We can then define our video field via JSON schema on the StoryTemplate
like this:
{
"type": "object",
"properties": {
"video": {
"type": "string",
"title": "Video embed code"
}
}
}
... which, once it's filled in by a user on a Story
model, may then serialize to data like this:
{
"video": "https://www.youtube.com/watch?v=wuK0f-Zur9A"
}
A long way to say django-foreignform lets us write more complex models while keeping the relationships in our database very simple. It helps us avoid extra models to handle edge cases or cluttering up the models we have with rarely used fields.
This library is very early days for us. It may not be ready for your own production needs.
Forms it creates definitely should not be used by anyone who's not a friend to your organization. While react-jsonschema-form gives us some light data validation options on the form it renders, you're trading against Django's robust model validation. It's also very easy for a bad actor to circumvent the form and insert values into the hidden JSON field.
For all those reasons, this library only renders forms in Django's admin, which should encourage you to only give access to trusted staff.
All that said, you should try it out! Pull requests welcome!
- PostgreSQL ≥ 9.4
- Django ≥ 2.0
- Install the app.
$ pip install django-foreignform
- Add the app to your Django project and configure settings.
INSTALLED_APPS = [
# ...
'foreignform',
]
- Define a template model from our base class and an instance foreign-keyed to the first with a dedicated JSON field for your form data.
from django.contrib.postgres.fields import JSONField
from django.db import models
from foreignform.models import ForeignFormBaseModel
class StoryTemplate(ForeignFormBaseModel):
name = models.CharField(max_length=100)
# ...
class Story(models.Model):
template = models.ForeignKey(StoryTemplate, on_delete=models.PROTECT)
name = models.CharField(max_length=100)
form_data = JSONField(blank=True, null=True)
# ...
- Use our mixin to create a ModelAdmin for your foreign-keyed model with properties for the foreign key field and the JSON field for your form data.
from django.contrib import admin
from foreignform.mixins import ForeignFormAdminMixin
from .models import StoryTemplate, Story
class StoryAdmin(ForeignFormAdminMixin, admin.ModelAdmin):
foreignform_foreign_key = 'template'
foreignform_field = 'form_data'
admin.site.register(StoryTemplate)
admin.site.register(Story, StoryAdmin)
- In the admin for a template model, define some fields on your model using JSONSchema syntax and react-jsonschema-form's UI schema.
- In the admin for an instance, create an instance with a foreign key to the template model.

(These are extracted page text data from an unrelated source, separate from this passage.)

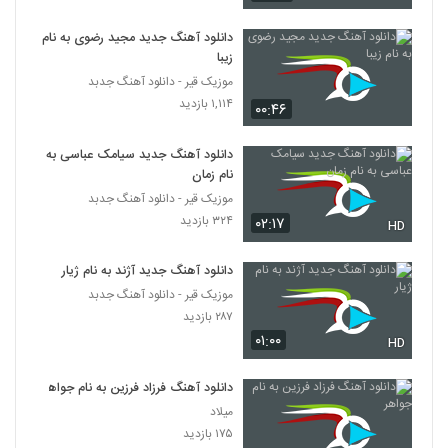
دانلود آهنگ جدید مجید رضوی به نام
زیبا
موزیک قیر - دانلود آهنگ جدبد
۱,۱۱۴ بازدید
۰۰:۴۶
دانلود آهنگ جدید سیامک عباسی به
نام زمان
موزیک قیر - دانلود آهنگ جدبد
۳۲۴ بازدید
۰۲:۱۷
HD
دانلود آهنگ جدید آژند به نام ژیار
موزیک قیر - دانلود آهنگ جدبد
۲۸۷ بازدید
۰۱:۰۰
HD
دانلود آهنگ فرزاد فرزین به نام جواهر
میلاد
۱۷۵ بازدید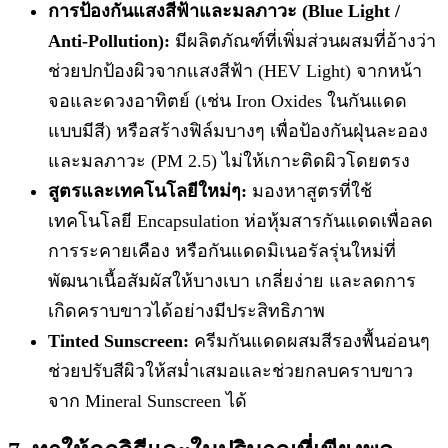
การป้องกันแสงสีฟ้าและมลภาวะ (Blue Light /
Anti-Pollution):
มีผลิตภัณฑ์ที่เพิ่มส่วนผสมที่อ้างว่า
ช่วยปกป้องผิวจากแสงสีฟ้า (HEV Light) จากหน้า
จอและดวงอาทิตย์ (เช่น Iron Oxides ในกันแดด
แบบมีสี) หรือสร้างฟิล์มบางๆ เพื่อป้องกันฝุ่นละออง
และมลภาวะ (PM 2.5) ไม่ให้เกาะติดผิวโดยตรง
สูตรและเทคโนโลยีใหม่ๆ:
มองหาสูตรที่ใช้
เทคโนโลยี Encapsulation ห่อหุ้มสารกันแดดเพื่อลด
การระคายเคือง หรือกันแดดมิเนอรัลรุ่นใหม่ที่
พัฒนาเนื้อสัมผัสให้บางเบา เกลี่ยง่าย และลดการ
เกิดคราบขาวได้อย่างมีประสิทธิภาพ
Tinted Sunscreen:
ครีมกันแดดผสมสีรองพื้นอ่อนๆ
ช่วยปรับสีผิวให้สม่ำเสมอและช่วยกลบคราบขาว
จาก Mineral Sunscreen ได้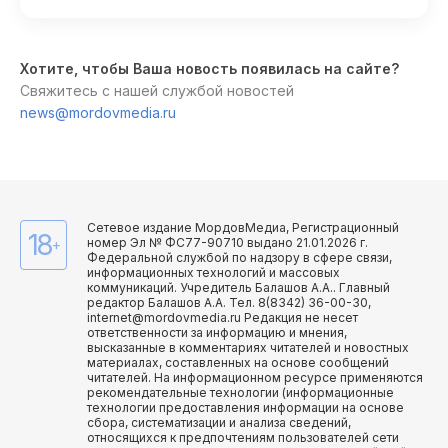
Хотите, чтобы Ваша новость появилась на сайте?
Свяжитесь с нашей службой новостей
news@mordovmedia.ru
Сетевое издание МордовМедиа, Регистрационный
18
номер Эл № ФС77-90710 выдано 21.01.2026 г.
+
Федеральной службой по надзору в сфере связи,
информационных технологий и массовых
коммуникаций. Учредитель Балашов А.А.. Главный
редактор Балашов А.А. Тел. 8(8342) 36-00-30,
internet@mordovmedia.ru Редакция не несет
ответственности за информацию и мнения,
высказанные в комментариях читателей и новостных
материалах, составленных на основе сообщений
читателей. На информационном ресурсе применяются
рекомендательные технологии (информационные
технологии предоставления информации на основе
сбора, систематизации и анализа сведений,
относящихся к предпочтениям пользователей сети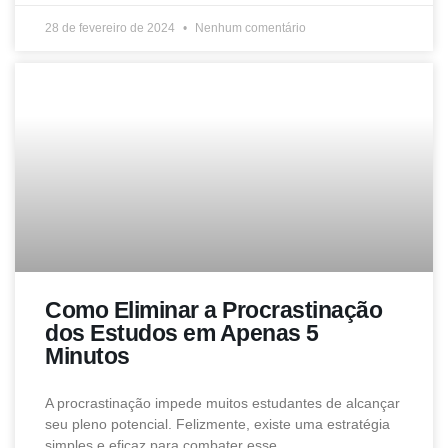
28 de fevereiro de 2024
Nenhum comentário
Como Eliminar a Procrastinação
dos Estudos em Apenas 5
Minutos
A procrastinação impede muitos estudantes de alcançar
seu pleno potencial. Felizmente, existe uma estratégia
simples e eficaz para combater esse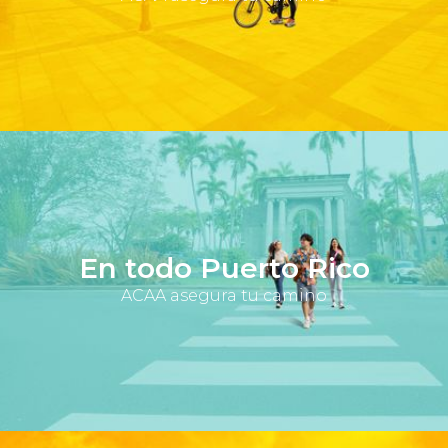
En todo Puerto Rico
ACAA asegura tu camino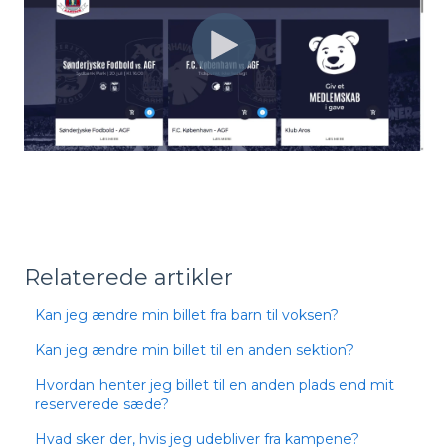
Relaterede artikler
Kan jeg ændre min billet fra barn til voksen?
Kan jeg ændre min billet til en anden sektion?
Hvordan henter jeg billet til en anden plads end mit
reserverede sæde?
Hvad sker der, hvis jeg udebliver fra kampene?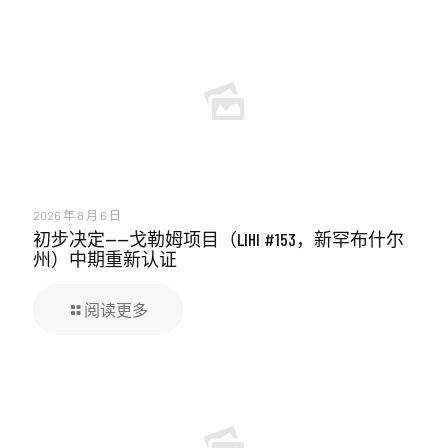
2026 年 8 月 6 日
初步决定——戈勒姆项目（LIHI #153，新罕布什尔
州）中期重新认证
阅读更多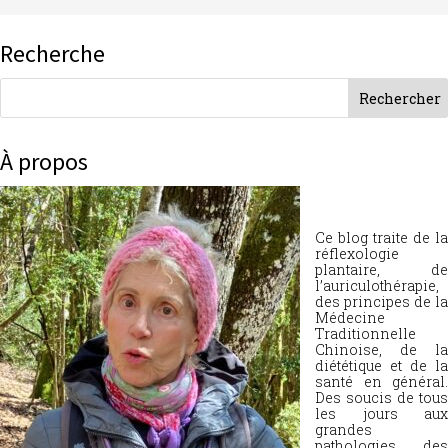
Recherche
À propos
Ce blog traite de la
réflexologie
plantaire, de
l’auriculothérapie,
des principes de la
Médecine
Traditionnelle
Chinoise, de la
diététique et de la
santé en général.
Des soucis de tous
les jours aux
grandes
pathologies, des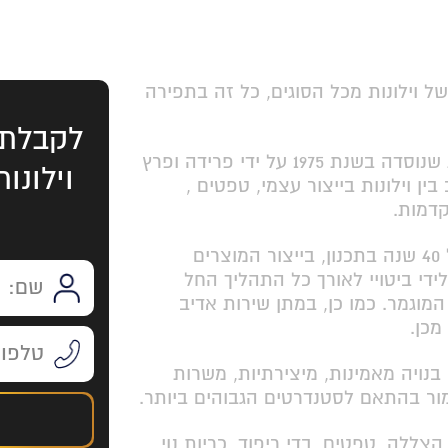
ה לעיצוב וייצור של וילונות מכל הסוגים, כל זה בתפירה
לקבלת 
וילונות טל בע"מ הינה חברה משפחתית יצרנית שנוסדה בשנת 1975 על ידי פרידה ופרץ
וילונו
ן וילונות בייצור עצמי, טפטים ,
קדמות.
וילונות טל בע"מ משתמשת בניסיון שנצבר מעל 40 שנה בתכנון, בייצור המוצרים
די ביטויי לאורך כל התהליך החל
מוגמר. כמו כן, במתן שירות אדיב
מכן.
בנויה מאמינות, מיצירתיות, משרות
ימור בהתאם לסטנדרטים הגבוהים ביותר.
צללה, טפטים, בדי ריפוד, כריות נוי,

Click
Save and continue editing
.
- With the foreign key saved, you can now fill out fields defined in the template model's JSON schema. Behind the scenes, the formset is being serialized and saved to your instance model's JSON field.
- Use the serialized JSON data from your form in your model's JSON field.
Story.objects.first().form_data
Developing python files? Move into example directory and run the development server with pipenv.
$ cd example
$ pipenv run python manage.py runserver
Developing static assets? Move into the pluggable app's staticapp directory and start the node development server, which will automatically proxy Django's development server.
$ cd foreignform/staticapp
$ gulp
Want to not worry about it? Use the shortcut make command.
$ make dev
- Run the make command to setup a fresh database.
$ make database
- Add a connection URL to the
.env
file.
DATABASE_URL="postgres://localhost:5432/foreignform"
- Run migrations from the example app.